First of all, dried beans are a wonderful and economical source of protein, fiber, iron, B vitamins, potassium and magnesium. When we cook them from scratch they maintain their prana (life force energy) as opposed to consuming canned beans which become tamasic (stagnant or dull energy). In addition to softening beans in preparation for cooking and shortening their cooking time, soaking beans may makes them easier to digest and can even enhance their nutritional benefits.
From the Ayurvedic perspective it is very important to soak your beans before you cook them. That said, all beans and legumes have different qualities and some need more time to soak than others. For example, peas and red lentils only need to soak for about 20 minutes before you cook them. Black beans and garbanzo beans need at least 8 hours to soak.

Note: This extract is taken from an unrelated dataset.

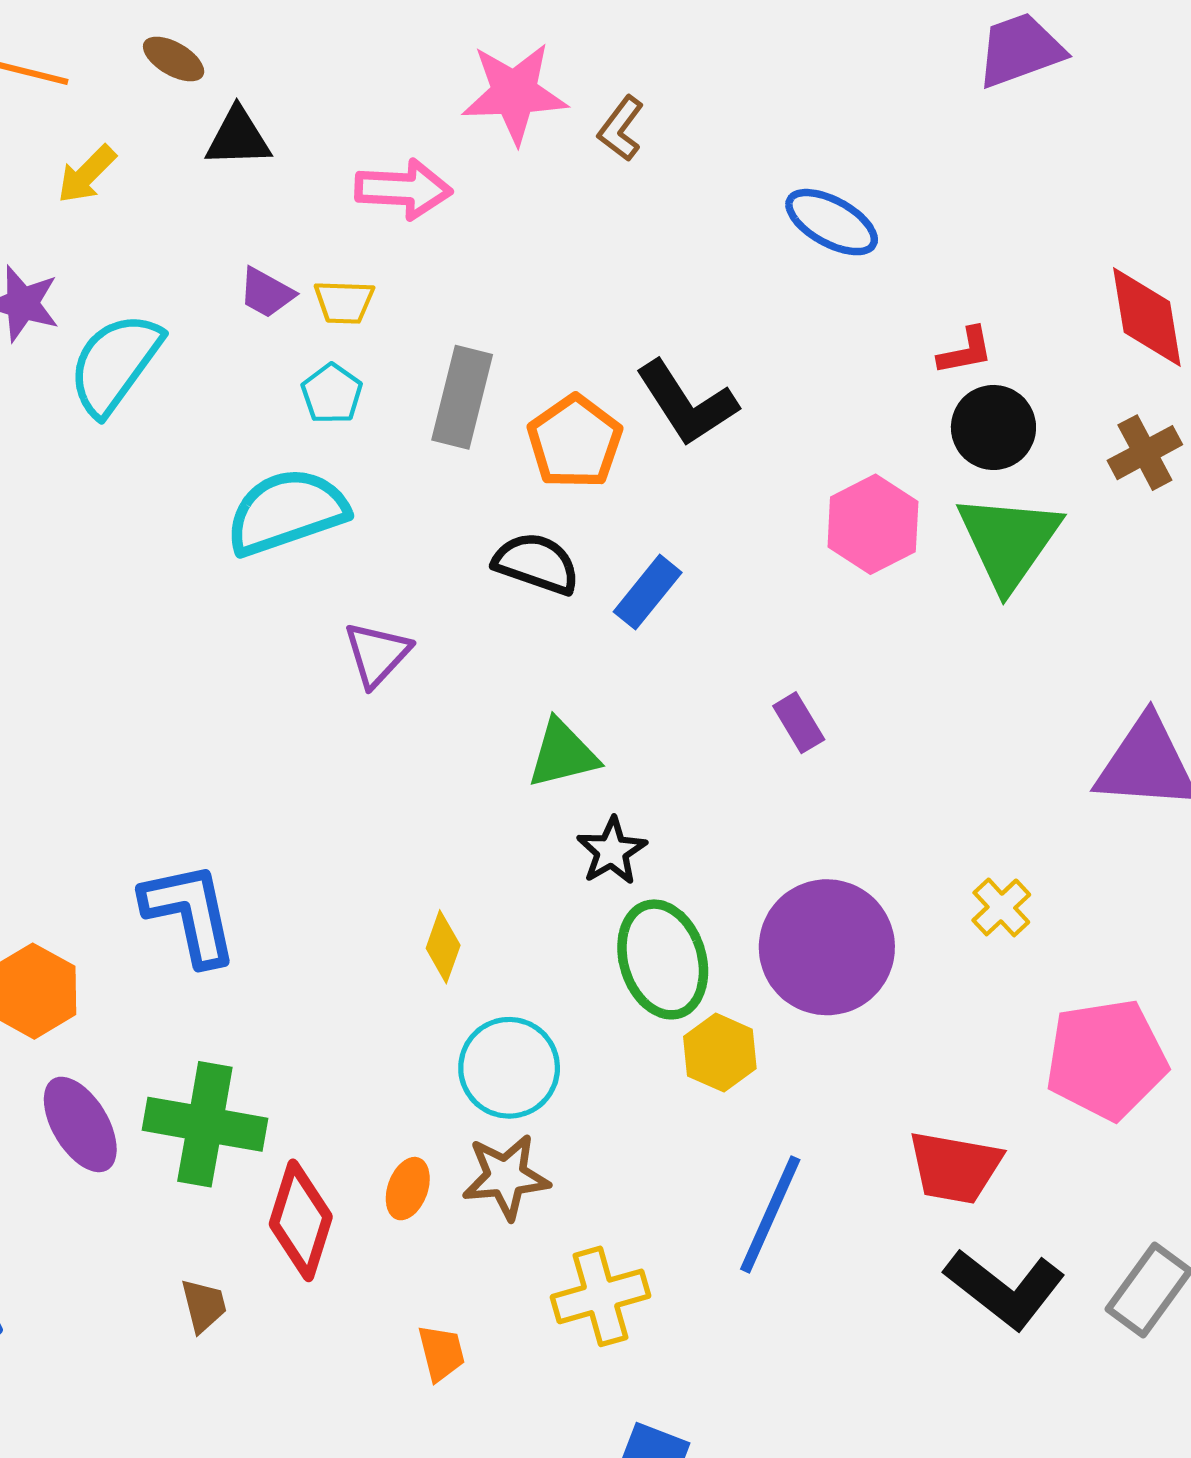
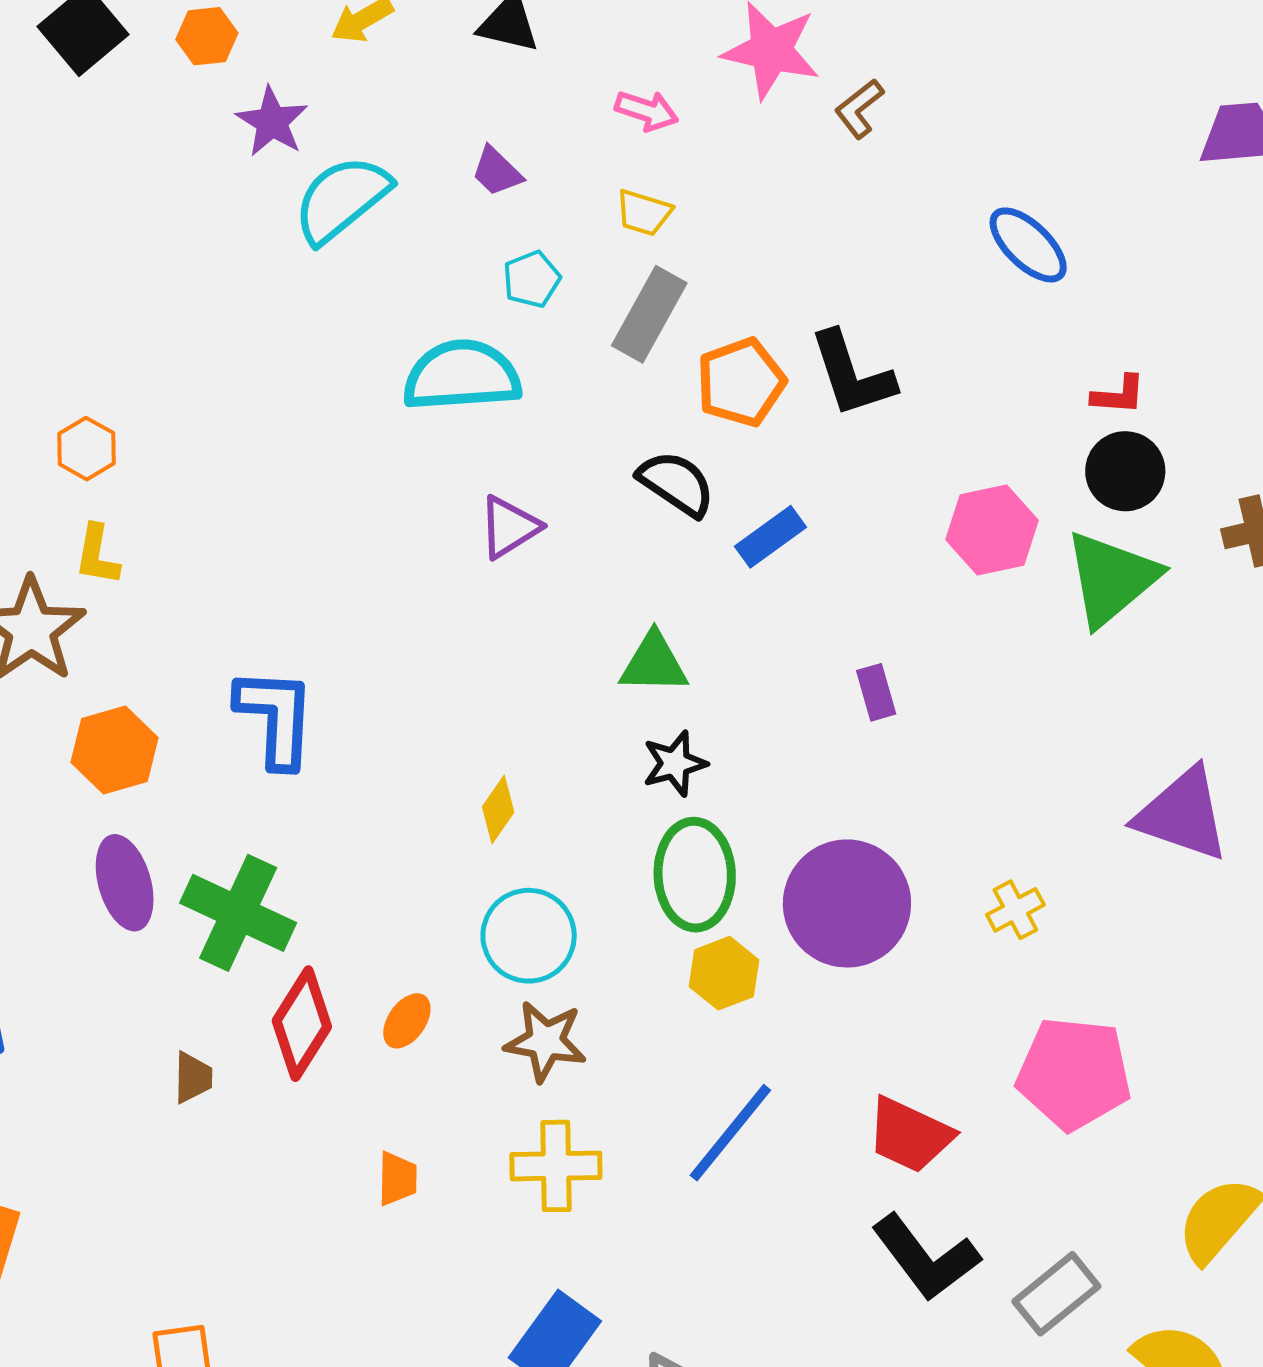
pink arrow: (403, 189) -> (647, 111), size x0.7
yellow trapezoid: (344, 302) -> (644, 213), moved
brown star: (506, 1177) -> (545, 1041), moved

In addition to soaking, cooking your beans with ghee (clarified butter) and cumin seeds can help to reduce the gas as well! Try the recipe below to experience it for yourself!
Here's the Science!
"The outer coatings of many varieties of beans have sugars called oligosaccharides. When beans aren’t soaked, these sugars can bypass your stomach and small intestine without being fully digested. When these sugars enter your large intestine, bacteria break them down, producing intestinal gas in the process. Soaking dried legumes dissolves the membranes that cover beans and releases their oligosaccharides. After soaking, discard water and rinse beans to remove sugars." - www.livestrong.com
-Recipe For Traditional Ayurvedic Green Mung Soup-
Green mung bean soup has been used for thousands of years in Grandmothers kitchens all across the Asian continent as a healing medicine. Well renowned for its nourishing and detoxifying effects, Green Mung soup helps to balance all 3 doshas. It helps clear away Aam (toxicity) that gets lodged in the body over time due to poor diet, lack of exercise and living a sedentary lifestyle. This soup is ideal for anyone trying to shed a few pounds or wanting to do a gentle cleanse.
1 cup whole green mung beans (must soak at least 5 hours)
3 1/2 cups water
1 Tbsp Ghee
1 1/2 tsp ginger - chopped
1/2 tsp garlic - chopped
1/2 tsp cumin seeds
1/2 tsp mustard seeds
1/2 tsp Turmeric
1 small pinch of hing (asafoetida- available for purchase at the Indian store- not necessary... you can still make it without the hing)
1 tsp Himalayan Pink Rock Salt or to taste (available at Trader Joes or Whole Foods)
1. Soak the mung beans overnight in water.
2. Finely chop ginger and garlic.
3. Drain the mung beans, rinse them and put them in pot with 3 1/2 cups of water.
4. Add salt and turmeric and bring to a boil.
5. Cook Mung beans fully stirring occasionally. (they are not fully cooked until they are breaking apart. Will take approx. 45 min unless you use a pressure cooker in which case it will only take about 20 minutes)
6. Heat ghee in a separate pan. Add hing, mustard seeds and cumin seeds. Wait until you hear the cumin seeds pop. Then add garlic and ginger and let simmer for a few minutes until garlic becomes golden brown.
7. Add ghee mixture to cooked mung beans and stir.
8. You can add greens like kale or spinach to this for some added texture.